* _Exercise_: Reply with only a number, the count of lines in the listing that include the word "option".
● ● ● ● ● ● ●
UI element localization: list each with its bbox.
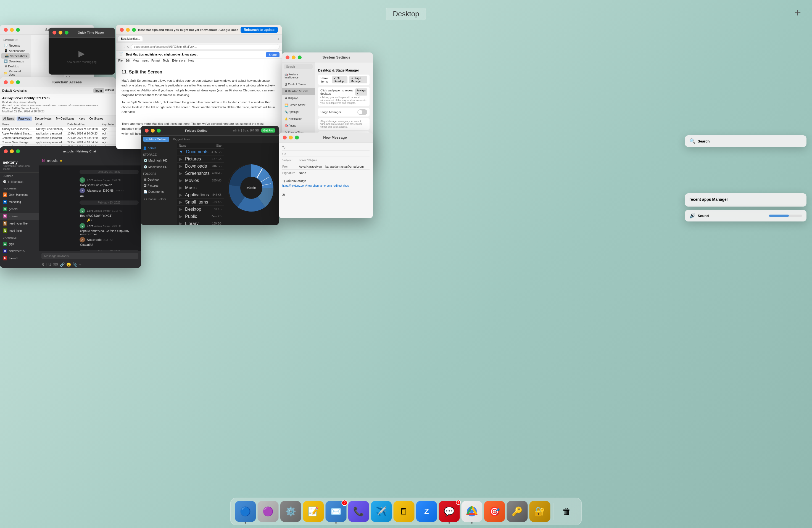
kc-login-tab[interactable]: login <box>93 88 104 93</box>
dock-telegram-icon[interactable]: ✈️ <box>371 501 392 522</box>
settings-item-control-center[interactable]: 🎛 Control Center <box>282 81 315 88</box>
get-pro-button[interactable]: Get Pro <box>261 128 275 133</box>
mail-body-link[interactable]: https://nektony.com/how-shenname-bmp-red… <box>282 184 369 188</box>
italic-icon[interactable]: I <box>46 262 47 267</box>
qt-maximize-button[interactable] <box>64 31 69 34</box>
kc-tab-securenotes[interactable]: Secure Notes <box>33 117 53 121</box>
folders-documents-item[interactable]: 📄 Documents <box>141 189 177 195</box>
forward-button[interactable]: → <box>122 45 126 48</box>
dock-system-settings-icon[interactable]: ⚙️ <box>280 501 301 522</box>
link-icon[interactable]: 🔗 <box>60 262 64 267</box>
mail-minimize-button[interactable] <box>289 136 293 140</box>
plus-icon[interactable]: + <box>79 262 81 267</box>
folders-file-row[interactable]: ▶Desktop8.59 KB <box>177 206 224 213</box>
settings-item-focus[interactable]: 🎯 Focus <box>282 122 315 129</box>
minimize-button[interactable] <box>10 28 14 32</box>
menu-file[interactable]: File <box>118 59 122 62</box>
folders-file-row[interactable]: ▶PublicZero KB <box>177 213 224 220</box>
folders-file-row[interactable]: ▶Applications545 KB <box>177 191 224 199</box>
stage-manager-toggle[interactable] <box>358 109 367 115</box>
chat-messages[interactable]: January 30, 2025 L Lora Admin Owner 3:40… <box>77 165 141 251</box>
biggest-files-tab[interactable]: Biggest Files <box>170 137 193 142</box>
on-desktop-option[interactable]: ✓ On Desktop <box>332 76 347 84</box>
kc-tab-keys[interactable]: Keys <box>77 117 86 121</box>
menu-insert[interactable]: Insert <box>142 59 149 62</box>
dock-chrome-icon[interactable] <box>462 501 482 522</box>
kc-col-date[interactable]: Date Modified <box>66 122 100 127</box>
folders-file-row[interactable]: ▼Documents4.55 GB <box>177 149 224 156</box>
choose-folder-item[interactable]: + Choose Folder... <box>141 195 177 203</box>
qt-minimize-button[interactable] <box>59 31 62 34</box>
sidebar-item-personal[interactable]: 📁Personal docs <box>0 69 31 77</box>
folders-file-row[interactable]: ▶Downloads316 GB <box>177 163 224 170</box>
folders-file-row[interactable]: ▶Movies285 MB <box>177 177 224 184</box>
sidebar-item-applications[interactable]: 📱Applications <box>0 48 31 53</box>
close-button[interactable] <box>4 28 8 32</box>
sidebar-item-downloads[interactable]: ⬇️Downloads <box>0 59 31 64</box>
kc-icloud-tab[interactable]: iCloud <box>105 88 114 93</box>
folders-desktop-item[interactable]: 🖥 Desktop <box>141 176 177 182</box>
dock-close-button[interactable] <box>286 56 289 59</box>
sidebar-item-recents[interactable]: 🕐Recents <box>0 43 31 48</box>
table-row[interactable]: Apple Persistent State Encryption applic… <box>0 131 116 136</box>
sound-slider[interactable] <box>769 215 802 217</box>
dock-zoom-icon[interactable]: Z <box>416 501 437 522</box>
underline-icon[interactable]: U <box>48 262 51 267</box>
relaunch-button[interactable]: Relaunch to update <box>241 27 278 33</box>
dock-minimize-button[interactable] <box>292 56 295 59</box>
menu-view[interactable]: View <box>133 59 139 62</box>
docs-minimize-button[interactable] <box>126 28 130 32</box>
kc-minimize-button[interactable] <box>10 80 14 84</box>
kc-maximize-button[interactable] <box>16 80 20 84</box>
share-button[interactable]: Share <box>266 52 279 57</box>
mail-maximize-button[interactable] <box>295 136 299 140</box>
cc-input[interactable] <box>299 152 369 156</box>
wallpaper-always-option[interactable]: Always › <box>355 88 367 96</box>
kc-tab-certs[interactable]: Certificates <box>88 117 105 121</box>
sidebar-item-marketing[interactable]: Mmarketing <box>0 198 39 205</box>
dock-rocketchat-icon[interactable]: 💬 3 <box>439 501 460 522</box>
settings-search-input[interactable] <box>284 64 313 69</box>
mail-body[interactable]: 1) Обнови статус https://nektony.com/how… <box>282 179 369 197</box>
sidebar-item-chat-illback[interactable]: 💬i-l-ll-be-back <box>0 179 39 185</box>
menu-format[interactable]: Format <box>151 59 160 62</box>
folders-macintosh-1[interactable]: 💿 Macintosh HD <box>141 157 177 164</box>
folders-pictures-item[interactable]: 🖼 Pictures <box>141 182 177 189</box>
folders-macintosh-2[interactable]: 💿 Macintosh HD <box>141 164 177 170</box>
maximize-button[interactable] <box>16 28 20 32</box>
settings-item-notifications[interactable]: 🔔 Notification <box>282 115 315 122</box>
mail-close-button[interactable] <box>283 136 287 140</box>
in-stage-manager-option[interactable]: In Stage Manager <box>349 76 367 84</box>
browser-tab[interactable]: Best Mac tips... <box>118 36 143 41</box>
docs-maximize-button[interactable] <box>132 28 136 32</box>
kc-close-button[interactable] <box>4 80 8 84</box>
folders-file-row[interactable]: ▶Music <box>177 184 224 191</box>
sidebar-item-diskexpert[interactable]: Ddiskexpert15 <box>0 247 39 254</box>
sidebar-item-desktop[interactable]: 🖥Desktop <box>0 64 31 69</box>
dock-wifi-password-icon[interactable]: 🔑 <box>507 501 528 522</box>
sidebar-item-nxtools[interactable]: Nnxtools <box>0 212 39 220</box>
menu-help[interactable]: Help <box>188 59 194 62</box>
code-icon[interactable]: ⌨ <box>53 262 58 267</box>
sidebar-item-general[interactable]: Ggeneral <box>0 205 39 212</box>
sidebar-item-funter[interactable]: Ffunter8 <box>0 254 39 262</box>
menu-tools[interactable]: Tools <box>163 59 169 62</box>
dock-keychain-icon[interactable]: 🔐 <box>530 501 550 522</box>
dock-launchpad-icon[interactable]: 🟣 <box>258 501 279 522</box>
folders-minimize-button[interactable] <box>151 129 155 133</box>
folders-admin-item[interactable]: 👤 admin <box>141 145 177 151</box>
url-bar[interactable]: docs.google.com/document/d/1FXl8elp_dSaF… <box>131 44 279 49</box>
chat-input[interactable] <box>41 253 138 259</box>
folders-file-row[interactable]: ▶Pictures1.47 GB <box>177 156 224 163</box>
dock-finder-icon[interactable]: 🔵 <box>235 501 256 522</box>
sidebar-item-only-marketing[interactable]: OOnly_Marketing <box>0 191 39 198</box>
folders-outline-tab[interactable]: Folders Outline <box>143 137 169 142</box>
dock-viber-icon[interactable]: 📞 <box>348 501 369 522</box>
kc-col-kind[interactable]: Kind <box>34 122 66 127</box>
table-row[interactable]: Chrome Safe Storage application-password… <box>0 140 116 145</box>
kc-col-name[interactable]: Name <box>0 122 34 127</box>
refresh-button[interactable]: ↻ <box>127 45 129 48</box>
settings-item-screen-saver[interactable]: 🌅 Screen Saver <box>282 102 315 108</box>
folders-close-button[interactable] <box>145 129 149 133</box>
settings-item-displays[interactable]: 🖥 Displays <box>282 95 315 102</box>
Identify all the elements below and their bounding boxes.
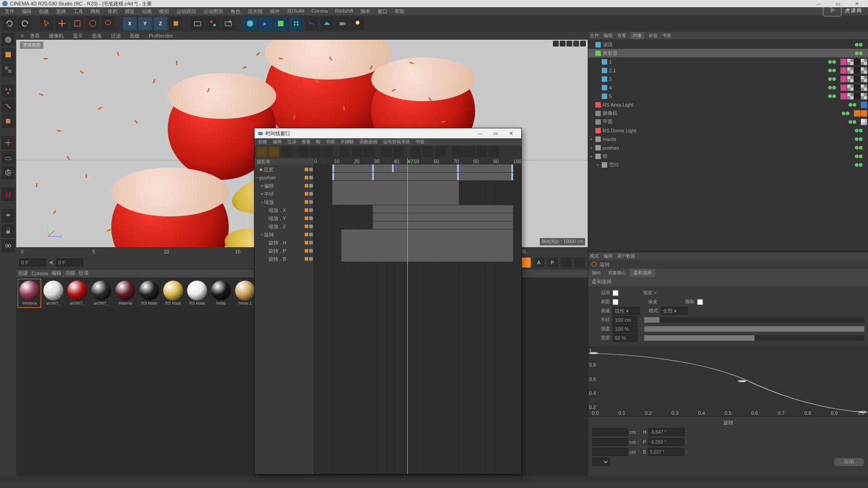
visibility-dot[interactable] [849, 103, 852, 107]
menu-工具[interactable]: 工具 [70, 7, 87, 15]
expand-toggle[interactable]: + [589, 154, 594, 159]
timeline-track-list[interactable]: 摄影表 ■总览−pushan+偏移+半径−缩放缩放 . X缩放 . Y缩放 . … [255, 158, 314, 474]
material-item[interactable]: RS Mate [138, 279, 160, 307]
expand-toggle[interactable]: + [589, 136, 594, 142]
menu-运动跟踪[interactable]: 运动跟踪 [173, 7, 200, 15]
keyframe[interactable] [457, 164, 459, 172]
visibility-dot[interactable] [832, 94, 836, 98]
pen-tool-button[interactable] [259, 17, 272, 30]
render-region-button[interactable] [206, 17, 220, 30]
model-mode-button[interactable] [1, 33, 15, 47]
tl-track[interactable]: −旋转 [255, 230, 314, 239]
tl-clip[interactable] [332, 164, 513, 172]
object-tag[interactable] [840, 59, 847, 65]
tl-track[interactable]: −pushan [255, 174, 314, 182]
object-row[interactable]: 摄像机 [588, 109, 868, 117]
render-button[interactable] [191, 17, 204, 30]
material-item[interactable]: arch67_ [90, 279, 113, 307]
objpanel-tab-书签[interactable]: 书签 [662, 33, 671, 39]
visibility-dot[interactable] [855, 43, 859, 47]
tl-track[interactable]: +半径 [255, 190, 314, 198]
tl-menu-item[interactable]: 过滤 [284, 138, 299, 145]
visibility-dot[interactable] [859, 129, 863, 132]
keyframe[interactable] [332, 173, 334, 180]
object-tag[interactable] [854, 67, 860, 74]
tl-menu-item[interactable]: 帧 [313, 138, 323, 145]
object-row[interactable]: + pushan [588, 143, 868, 152]
camera-button[interactable] [335, 17, 349, 30]
object-row[interactable]: − 发射器 [588, 49, 868, 57]
magnet-button[interactable] [1, 188, 15, 201]
visibility-dot[interactable] [855, 137, 859, 141]
tl-menu-item[interactable]: 功能 [323, 138, 338, 145]
tl-clip[interactable] [373, 205, 513, 213]
tl-ease-1[interactable] [452, 146, 463, 157]
object-row[interactable]: 2.1 [588, 66, 868, 75]
object-tag[interactable] [854, 76, 860, 82]
visibility-dot[interactable] [859, 155, 863, 158]
visibility-dot[interactable] [832, 60, 836, 64]
visibility-dot[interactable] [855, 146, 859, 150]
attr-tab[interactable]: 对象轴心 [604, 269, 630, 277]
vp-tab-选项[interactable]: 选项 [89, 32, 104, 40]
tl-track[interactable]: 缩放 . Z [255, 222, 314, 230]
object-tag[interactable] [840, 93, 847, 99]
visibility-dot[interactable] [853, 103, 856, 107]
visibility-dot[interactable] [853, 120, 856, 124]
object-row[interactable]: + maobi [588, 135, 868, 143]
menu-Redshift[interactable]: Redshift [331, 7, 357, 15]
object-row[interactable]: 平面 [588, 117, 868, 126]
attr-checkbox[interactable] [697, 299, 703, 305]
object-tree[interactable]: 湍流 − 发射器 1 2.1 3 4 5 RS Area Ligh [588, 39, 868, 252]
tl-curve-2[interactable] [393, 146, 404, 157]
keyframe[interactable] [372, 164, 374, 172]
falloff-curve[interactable]: 0.00.10.20.30.40.50.60.70.80.91.0 10.80.… [588, 346, 868, 416]
object-tag[interactable] [847, 93, 854, 99]
object-tag[interactable] [847, 76, 854, 82]
objpanel-tab-查看[interactable]: 查看 [617, 33, 626, 39]
expand-toggle[interactable]: + [589, 145, 594, 150]
tl-clip[interactable] [332, 181, 459, 205]
material-item[interactable]: heise.1 [234, 279, 256, 307]
objpanel-tab-对象[interactable]: 对象 [631, 32, 644, 39]
object-row[interactable]: 5 [588, 92, 868, 100]
menu-动画[interactable]: 动画 [138, 7, 156, 15]
tl-track[interactable]: 旋转 . P [255, 247, 314, 255]
tl-key-move[interactable] [364, 146, 375, 157]
vp-nav-1[interactable] [553, 41, 559, 47]
tl-menu-item[interactable]: 函数曲线 [357, 138, 380, 145]
coord-cell[interactable] [592, 428, 628, 436]
expand-toggle[interactable]: + [260, 191, 264, 197]
material-item[interactable]: heise [210, 279, 232, 307]
objpanel-tab-文件[interactable]: 文件 [590, 33, 599, 39]
tl-menu-item[interactable]: 编辑 [270, 138, 284, 145]
vp-tab-过滤[interactable]: 过滤 [108, 32, 123, 40]
object-tag[interactable] [861, 119, 867, 125]
timeline-playhead[interactable] [407, 158, 408, 474]
timeline-frame-ruler[interactable]: 010203040475060708090100 [314, 158, 521, 164]
goto-frame-field[interactable]: 0 F [56, 258, 83, 267]
vp-nav-2[interactable] [560, 41, 566, 47]
current-frame-field[interactable]: 0 F [19, 258, 46, 267]
timeline-titlebar[interactable]: 时间线窗口 — ▭ ✕ [255, 128, 521, 138]
object-tag[interactable] [861, 102, 867, 108]
coord-value[interactable]: -5.647 ° [648, 428, 684, 436]
attr-slider[interactable] [644, 317, 864, 323]
attr-top-用户数据[interactable]: 用户数据 [617, 253, 635, 259]
tl-mode-fcurve[interactable] [269, 146, 279, 157]
visibility-dot[interactable] [859, 137, 863, 141]
poly-mode-button[interactable] [1, 114, 15, 128]
edge-mode-button[interactable] [1, 99, 15, 113]
menu-网格[interactable]: 网格 [87, 7, 104, 15]
visibility-dot[interactable] [828, 86, 832, 89]
rotate-tool[interactable] [86, 17, 99, 30]
object-tag[interactable] [854, 59, 860, 65]
mat-tab[interactable]: 编辑 [52, 270, 61, 277]
array-button[interactable] [289, 17, 303, 30]
menu-文件[interactable]: 文件 [1, 7, 18, 15]
coord-mode-select[interactable] [592, 458, 610, 466]
tl-tool-2[interactable] [310, 146, 321, 157]
undo-button[interactable] [3, 17, 16, 30]
menu-选择[interactable]: 选择 [52, 7, 70, 15]
material-item[interactable]: Materia [114, 279, 137, 307]
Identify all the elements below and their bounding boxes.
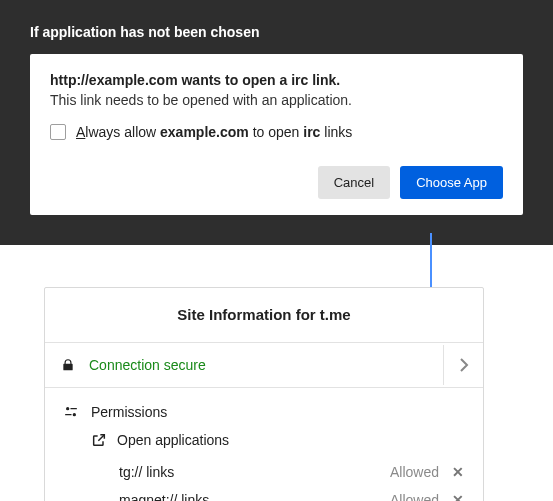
- external-link-icon: [91, 432, 107, 448]
- permissions-section: Permissions Open applications tg:// link…: [45, 388, 483, 501]
- protocol-row: magnet:// links Allowed ✕: [61, 486, 467, 501]
- accesskey-letter: A: [76, 124, 85, 140]
- site-title: Site Information for t.me: [177, 306, 350, 323]
- svg-rect-3: [65, 414, 72, 415]
- clear-permission-button[interactable]: ✕: [449, 492, 467, 501]
- permissions-label: Permissions: [91, 404, 167, 420]
- dialog-heading-rest: wants to open a irc link.: [178, 72, 341, 88]
- always-proto: irc: [303, 124, 320, 140]
- site-info-panel: Site Information for t.me Connection sec…: [44, 287, 484, 501]
- dialog-site: http://example.com: [50, 72, 178, 88]
- permissions-header: Permissions: [61, 404, 467, 420]
- dialog-button-row: Cancel Choose App: [50, 166, 503, 199]
- protocol-status: Allowed: [390, 492, 439, 501]
- clear-permission-button[interactable]: ✕: [449, 464, 467, 480]
- dialog-heading: http://example.com wants to open a irc l…: [50, 72, 503, 88]
- protocol-label: tg:// links: [119, 464, 390, 480]
- dialog-backdrop: If application has not been chosen http:…: [0, 0, 553, 245]
- external-protocol-dialog: http://example.com wants to open a irc l…: [30, 54, 523, 215]
- open-applications-row: Open applications: [61, 432, 467, 448]
- chevron-right-icon: [459, 358, 469, 372]
- always-site: example.com: [160, 124, 249, 140]
- protocol-label: magnet:// links: [119, 492, 390, 501]
- svg-point-2: [73, 413, 76, 416]
- always-allow-row[interactable]: Always allow example.com to open irc lin…: [50, 124, 503, 140]
- open-applications-label: Open applications: [117, 432, 229, 448]
- protocol-status: Allowed: [390, 464, 439, 480]
- svg-point-0: [66, 407, 69, 410]
- choose-app-button[interactable]: Choose App: [400, 166, 503, 199]
- sliders-icon: [63, 404, 79, 420]
- cancel-button[interactable]: Cancel: [318, 166, 390, 199]
- connection-row[interactable]: Connection secure: [45, 343, 483, 388]
- protocol-row: tg:// links Allowed ✕: [61, 458, 467, 486]
- dialog-subtext: This link needs to be opened with an app…: [50, 92, 503, 108]
- site-title-row: Site Information for t.me: [45, 288, 483, 343]
- connection-expand[interactable]: [443, 345, 483, 385]
- frame-title: If application has not been chosen: [30, 24, 523, 40]
- pointer-annotation: [0, 245, 553, 287]
- connection-status: Connection secure: [89, 357, 206, 373]
- always-allow-label: Always allow example.com to open irc lin…: [76, 124, 352, 140]
- lock-icon: [61, 358, 75, 372]
- always-allow-checkbox[interactable]: [50, 124, 66, 140]
- svg-rect-1: [70, 408, 77, 409]
- pointer-line: [430, 233, 432, 287]
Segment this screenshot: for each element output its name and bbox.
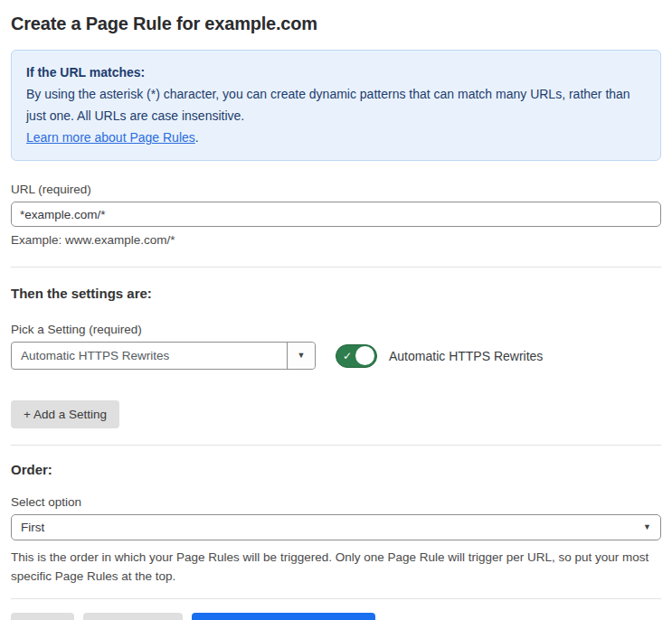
settings-section-heading: Then the settings are: [11,286,661,301]
divider [11,598,661,599]
setting-row: Automatic HTTPS Rewrites ▼ ✓ Automatic H… [11,342,661,370]
divider [11,267,661,268]
info-box-link-line: Learn more about Page Rules. [26,127,646,148]
learn-more-link[interactable]: Learn more about Page Rules [26,130,195,145]
url-match-info-box: If the URL matches: By using the asteris… [11,50,661,161]
info-box-heading: If the URL matches: [26,61,646,83]
footer-actions: Cancel Save as Draft Save and Deploy Pag… [11,613,661,620]
toggle-knob [355,346,374,365]
url-helper-text: Example: www.example.com/* [11,233,661,247]
setting-dropdown[interactable]: Automatic HTTPS Rewrites ▼ [11,342,316,370]
setting-dropdown-arrow-button[interactable]: ▼ [287,343,315,369]
url-label: URL (required) [11,183,661,196]
url-input[interactable] [11,202,661,227]
link-suffix: . [195,130,199,145]
save-as-draft-button[interactable]: Save as Draft [83,613,183,620]
order-select-label: Select option [11,495,661,509]
pick-setting-label: Pick a Setting (required) [11,323,661,336]
divider [11,445,661,446]
setting-toggle[interactable]: ✓ [336,344,377,368]
order-select[interactable]: First ▼ [11,514,661,540]
cancel-button[interactable]: Cancel [11,613,74,620]
chevron-down-icon: ▼ [643,523,651,531]
chevron-down-icon: ▼ [298,352,306,360]
save-and-deploy-button[interactable]: Save and Deploy Page Rule [192,613,376,620]
setting-toggle-label: Automatic HTTPS Rewrites [389,349,543,363]
order-helper-text: This is the order in which your Page Rul… [11,548,653,586]
order-section-heading: Order: [11,462,661,477]
info-box-body: By using the asterisk (*) character, you… [26,83,646,127]
check-icon: ✓ [343,351,352,362]
page-rule-form: Create a Page Rule for example.com If th… [0,0,672,620]
add-setting-button[interactable]: + Add a Setting [11,400,119,428]
page-title: Create a Page Rule for example.com [11,0,661,34]
setting-dropdown-value: Automatic HTTPS Rewrites [12,343,287,369]
order-select-value: First [21,521,643,534]
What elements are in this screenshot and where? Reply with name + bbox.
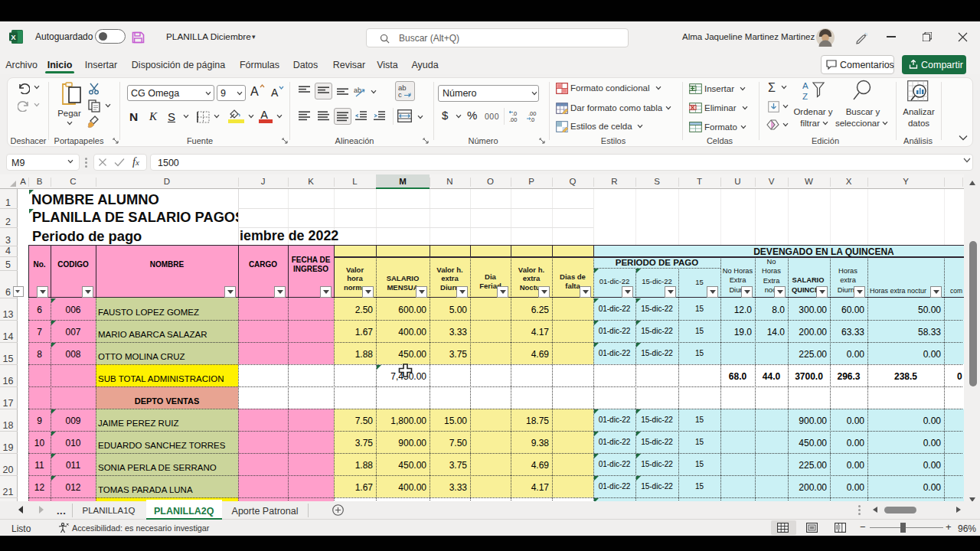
svg-text:c: c <box>398 90 402 99</box>
svg-text:A: A <box>802 81 808 90</box>
svg-text:.00: .00 <box>509 116 517 122</box>
svg-text:.0: .0 <box>530 116 534 122</box>
svg-text:X: X <box>11 33 16 41</box>
svg-text:Z: Z <box>802 92 808 101</box>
● ● ● ● ● ● ●
* _Solution to this task_: 4